I’m not going to sit here and write about the impact violent video games have or have not had on our society. Or how we should all be outside gardening instead (isn’t that true of almost any activity that isn’t gardening?). Let’s instead change focus. Let’s look at how how playing video games can be great practice in becoming a quick-thinking, patient, and level-headed part of the universe and perhaps even decide that a video game aspect could be a great idea for your next e-learning course.
“Patience you must have”
The most eagerly anticipated Christmas present in our house last year was Star Wars Battlefront for PlayStation 4. It’s been an extension of my childhood, being able to control the characters that I used to have as action figures when I was little as the Star Wars frenzy of my generation was in full swing with the release of Episode I.
This has also been one of the first games that I’ve played online, since I’ve never considered myself good enough to play with people outside of my home. This time I just went for it, hoping that the more I played, the better I would get.
It was immediately evident that people play day and night to become digital commandos. I started getting frustrated as these geniuses would shoot, punch, or blow up my character over and over again. Every time it happened (which was nearing 30 times in a 10-minute game), I was faced with a choice: throw my controller across the room, turn the system off, or keep playing and try to figure out how I am making myself such an easy target. I am proud to say I have yet to choose option one, a little embarrassed to admit that option two has happened a few times, but happy to share that option three is my go-to.
How does this translate in the workplace?
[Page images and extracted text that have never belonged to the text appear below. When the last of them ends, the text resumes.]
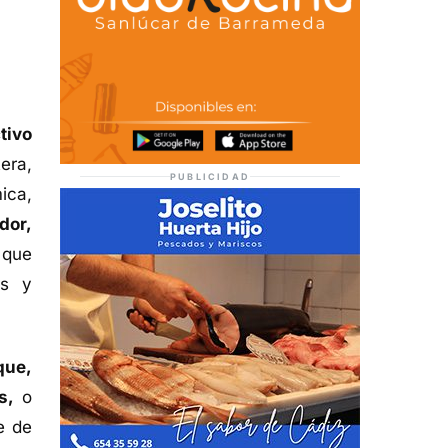
tivo
era,
PUBLICIDAD
ica,
dor,
 que
as y
que,
s,
o
e de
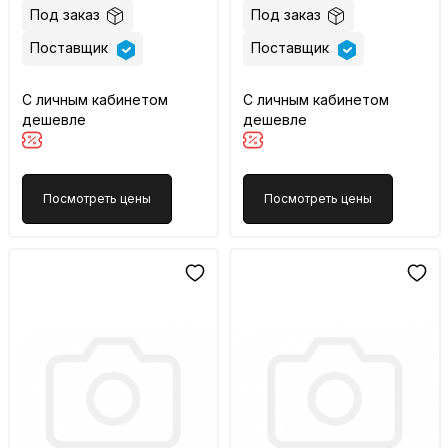
Под заказ
Под заказ
Поставщик
Поставщик
С личным кабинетом
С личным кабинетом
дешевле
дешевле
Посмотреть цены
Посмотреть цены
Well, I sit beside our founder, Brian, and I suspect if he watched me launch my laptop across the office when I couldn’t get a piece of code to work, I may wind up with more video game time at home during the day.
“Luminous beings are we, not this crude matter.”
While this example is a little extreme, we all face similar challenges and frustrations at work. The act of going back, finding your mistakes, and trying something new to fix them, all while being patient, should be an important feature in any job. Whatever challenges your learners face, it’s important to teach them effective response methods.
This is something that is easy to practice in a gamified e-learning environment, where the stakes are low and you have as many chances to improve as the game allows. It makes failure or rejection easier to stomach when you’re not literally destroying a piece of your business.
A good game shows you what you did wrong. While Battlefront shows me a simulation of my failure (because who doesn’t want to see their character fly through the air a second time?), a simple piece of feedback explaining the problem with tips on how to improve next time or where to review information can be just as effective—and slightly less infuriating.
So, let’s keep talking about video games. Let’s change the conversation and see what kinds of self-improvements can come from playing them. Heck, let’s go play some!